By contrast, in 2008, Bush does not exist as a political story. Instead, he's been politely assigned the role of a non-entity for the upcoming White House race. But why?

Despite an avalanche of campaign coverage produced, so far I have not seen any media speculation about how the GOP is going to handle the opening night of its nominating convention this summer when the party will almost certainly have to feature Bush and allow him to give a prime-time speech to the nation. Politically, that is going to be a disaster for Republicans as they try desperately, in front of a national television audience, to turn the page on Bush's tenure of failure. For the somnambulant press though, none of that is of any interest.

Two recently published Beltway essays perfectly captured the media's schizophrenic and patently dishonest approach to covering Bush and Clinton.

The first was by Slate editor Jacob Weisberg, who wrote a January 28 op-ed for The New York Times. Weisberg looked back at Bush's first State of the Union address and its “compassionate conservative” theme and noted how Bush “intended to marry the liberal desire for more federal money to the conservative demand for higher standards.”

Weisberg assured readers that “Mr. Bush seemed genuinely to want to be the kind of president indicated by that first address.”

Of course, none of that came to be. The “compassionate conservative” routine turned out to be mostly empty rhetoric. Why? According to Weisberg's friendly interpretation, it was because Bush “was too distracted by war and foreign policy, and too bored by the processes of government to know if the people working for him were following through on his proposals.”

See, Bush is not duplicitous or immoral. And nothing he has done in office would cause a CW scout like Weisberg to get angry or level charges about Bush's character. The president simply became misguided and lost interest. What's the big fuss, people? That's what presidents sometimes do -- they fail miserably and cause all sorts of pain and discomfort for millions of citizens. That's no reason to get excited.

But go out on the campaign trail these days as a Democratic ex-president and be charged with taking an opponent's comments out of context? Now that's reason for reporters to raise holy hell. That's why the pundits could barely keep their laptops steady -- their rage at Clinton was building so rapidly inside them.

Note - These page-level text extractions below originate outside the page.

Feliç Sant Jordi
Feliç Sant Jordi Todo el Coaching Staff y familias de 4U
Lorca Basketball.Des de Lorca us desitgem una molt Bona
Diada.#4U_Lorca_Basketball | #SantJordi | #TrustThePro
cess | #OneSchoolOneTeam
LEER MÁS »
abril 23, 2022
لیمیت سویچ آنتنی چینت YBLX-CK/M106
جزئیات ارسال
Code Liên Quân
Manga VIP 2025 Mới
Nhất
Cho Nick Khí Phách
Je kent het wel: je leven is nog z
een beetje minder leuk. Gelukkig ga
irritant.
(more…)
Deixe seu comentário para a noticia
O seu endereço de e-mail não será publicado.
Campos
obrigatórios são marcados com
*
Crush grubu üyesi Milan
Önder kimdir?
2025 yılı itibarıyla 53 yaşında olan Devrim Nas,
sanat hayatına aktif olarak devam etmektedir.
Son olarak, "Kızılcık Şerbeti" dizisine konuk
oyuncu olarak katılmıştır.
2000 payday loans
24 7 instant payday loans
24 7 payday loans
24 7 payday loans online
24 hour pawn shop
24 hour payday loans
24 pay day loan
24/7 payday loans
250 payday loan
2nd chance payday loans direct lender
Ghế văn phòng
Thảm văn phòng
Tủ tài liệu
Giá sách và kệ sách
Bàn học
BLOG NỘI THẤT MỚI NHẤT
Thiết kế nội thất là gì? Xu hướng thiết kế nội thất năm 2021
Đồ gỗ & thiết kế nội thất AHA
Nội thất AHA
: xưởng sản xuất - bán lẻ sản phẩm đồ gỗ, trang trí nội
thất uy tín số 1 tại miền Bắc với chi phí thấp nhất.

Clinton was guilty of “lying and cheating,” of being “glaringly dishonest,” and promoting an “idiotic, lowest-common-denominator political discourse.” And that was just from one recent washingtonpost.com column.

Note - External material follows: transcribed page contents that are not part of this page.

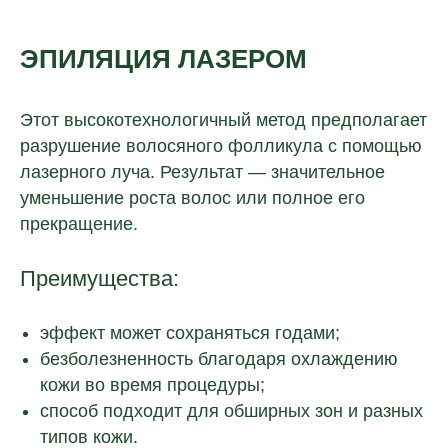
ЭПИЛЯЦИЯ ЛАЗЕРОМ
Этот высокотехнологичный метод предполагает
разрушение волосяного фолликула с помощью
лазерного луча. Результат — значительное
уменьшение роста волос или полное его
прекращение.
Преимущества:
эффект может сохраняться годами;
безболезненность благодаря охлаждению
кожи во время процедуры;
способ подходит для обширных зон и разных
типов кожи.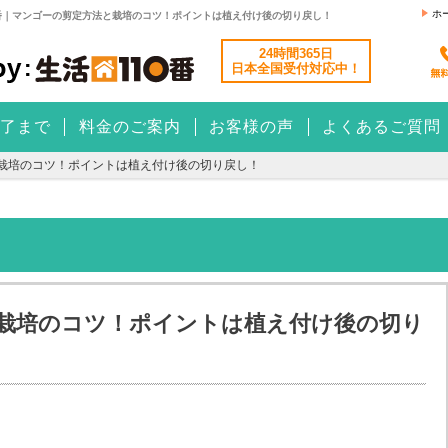
ホ
番｜マンゴーの剪定方法と栽培のコツ！ポイントは植え付け後の切り戻し！
24時間365日
日本全国
受付対応中！
了まで
料金のご案内
お客様の声
よくあるご質問
栽培のコツ！ポイントは植え付け後の切り戻し！
栽培のコツ！ポイントは植え付け後の切り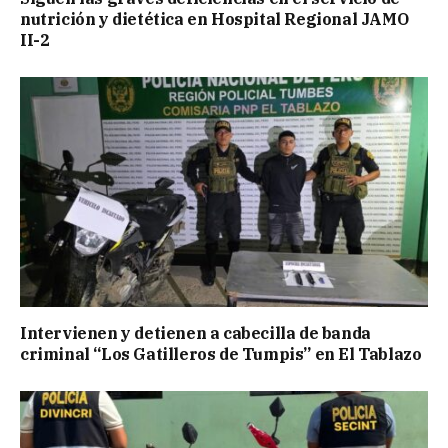
nutrición y dietética en Hospital Regional JAMO
II-2
Intervienen y detienen a cabecilla de banda
criminal “Los Gatilleros de Tumpis” en El Tablazo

According to Newsweek, Clinton's campaign attacks “insult[ed] voters' intelligence.” Struck by that harsh rhetoric, I did a search of Nexis to see if during Bush's entire tenure Newsweek had ever claimed that any of the misinformation that routinely flowed from the Bush White House (WMD's, for instance) had “insulted the intelligence” of Americans. I could not find a single Newsweek example.

The other recent essay that (inadvertently) highlighted the media's Bush/Clinton double standard came from John Harris at the Politico, who wrote about how the “liberal establishment” was abandoning the Clintons. (The only actual “liberal” referenced in the long piece was Sen. Ted Kennedy, but who's counting?) Harris was struck by the contemptuous, inside-the-Beltway vibe he was picking up about Bill Clinton:

From Washington's perspective, to judge by the most common criticism heard over the years and again in recent days, the problem is not that Bill Clinton is Bubba but that he is Eddie Haskell -- smug, smarmy, self-absorbed.

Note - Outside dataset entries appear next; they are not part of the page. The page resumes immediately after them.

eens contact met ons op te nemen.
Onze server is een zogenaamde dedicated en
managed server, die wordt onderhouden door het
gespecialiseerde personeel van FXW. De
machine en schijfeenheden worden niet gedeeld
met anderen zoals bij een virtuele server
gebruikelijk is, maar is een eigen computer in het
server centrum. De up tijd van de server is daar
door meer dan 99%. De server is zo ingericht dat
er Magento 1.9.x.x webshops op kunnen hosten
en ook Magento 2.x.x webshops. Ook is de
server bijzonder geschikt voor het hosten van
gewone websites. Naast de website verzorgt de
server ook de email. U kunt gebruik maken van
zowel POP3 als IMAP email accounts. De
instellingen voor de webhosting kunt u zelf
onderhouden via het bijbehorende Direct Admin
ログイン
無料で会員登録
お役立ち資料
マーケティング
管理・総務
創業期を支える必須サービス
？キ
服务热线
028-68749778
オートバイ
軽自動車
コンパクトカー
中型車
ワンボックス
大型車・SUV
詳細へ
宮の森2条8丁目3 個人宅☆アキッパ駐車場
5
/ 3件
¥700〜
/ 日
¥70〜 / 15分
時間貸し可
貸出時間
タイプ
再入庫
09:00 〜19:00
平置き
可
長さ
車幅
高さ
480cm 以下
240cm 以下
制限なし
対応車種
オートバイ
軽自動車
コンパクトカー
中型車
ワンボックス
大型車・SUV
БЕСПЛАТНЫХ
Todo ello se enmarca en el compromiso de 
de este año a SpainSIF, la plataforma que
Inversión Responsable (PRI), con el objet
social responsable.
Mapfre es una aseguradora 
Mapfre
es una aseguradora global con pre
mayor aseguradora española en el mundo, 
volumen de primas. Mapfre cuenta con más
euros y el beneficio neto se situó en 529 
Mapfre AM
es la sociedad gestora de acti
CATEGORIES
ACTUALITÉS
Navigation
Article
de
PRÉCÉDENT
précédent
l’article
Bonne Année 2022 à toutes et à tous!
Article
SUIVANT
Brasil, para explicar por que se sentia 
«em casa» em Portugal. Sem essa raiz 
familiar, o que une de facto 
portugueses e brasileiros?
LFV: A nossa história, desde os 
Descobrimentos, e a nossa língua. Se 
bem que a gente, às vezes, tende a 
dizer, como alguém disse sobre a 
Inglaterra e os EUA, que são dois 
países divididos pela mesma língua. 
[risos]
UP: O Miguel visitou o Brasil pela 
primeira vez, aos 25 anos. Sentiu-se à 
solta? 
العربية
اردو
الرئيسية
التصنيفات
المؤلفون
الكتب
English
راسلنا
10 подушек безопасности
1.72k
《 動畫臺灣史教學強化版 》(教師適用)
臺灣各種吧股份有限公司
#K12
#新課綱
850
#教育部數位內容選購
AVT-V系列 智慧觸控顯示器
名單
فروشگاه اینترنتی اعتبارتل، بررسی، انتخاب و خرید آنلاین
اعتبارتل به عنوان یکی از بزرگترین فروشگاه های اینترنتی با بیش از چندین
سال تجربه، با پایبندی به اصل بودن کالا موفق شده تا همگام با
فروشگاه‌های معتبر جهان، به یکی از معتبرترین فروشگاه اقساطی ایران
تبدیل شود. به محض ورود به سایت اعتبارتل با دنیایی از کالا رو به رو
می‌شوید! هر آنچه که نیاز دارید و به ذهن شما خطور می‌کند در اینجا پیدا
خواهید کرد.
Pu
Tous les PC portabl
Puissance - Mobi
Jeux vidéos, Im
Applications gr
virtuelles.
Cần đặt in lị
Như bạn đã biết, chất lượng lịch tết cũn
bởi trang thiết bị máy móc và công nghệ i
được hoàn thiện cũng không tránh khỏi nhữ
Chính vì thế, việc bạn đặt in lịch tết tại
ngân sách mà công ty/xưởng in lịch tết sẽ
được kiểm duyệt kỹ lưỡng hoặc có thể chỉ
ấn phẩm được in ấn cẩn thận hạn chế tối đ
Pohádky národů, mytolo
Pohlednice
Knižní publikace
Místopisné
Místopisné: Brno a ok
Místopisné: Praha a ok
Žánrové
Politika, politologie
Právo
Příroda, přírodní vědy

Bush has been on the national political scene for nearly a decade, and I doubt I have ever read a mainstream reporter so flippantly pass along anonymous insults about Bush's character the way Harris did regarding Clinton. Of course, Harris did it with ease -- and nobody flinched -- because that's how the press has treated Clinton for years, even when he was in office; no insult or personal dig was considered off limits by the press. (Blogger Atrios once dubbed it the “Clinton Rules of Journalism,” i.e. anything goes.)

For the media, it's simple: The suggestion that Bill Clinton has an oversized ego is far more upsetting and newsworthy than George Bush's proven track record of incompetence.